Content starts
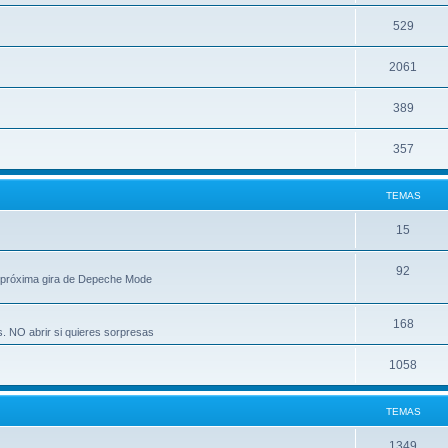
529
2061
389
357
TEMAS
15
92
 próxima gira de Depeche Mode
168
s. NO abrir si quieres sorpresas
1058
TEMAS
1349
Content ends
- HOW TO COMPLETE THIS TASK: From the line with "próxima gira de Depeche Mode" to the last line of the material, give every line again exactly, and only those lines.

- RESULT:
 próxima gira de Depeche Mode
168
s. NO abrir si quieres sorpresas
1058
TEMAS
1349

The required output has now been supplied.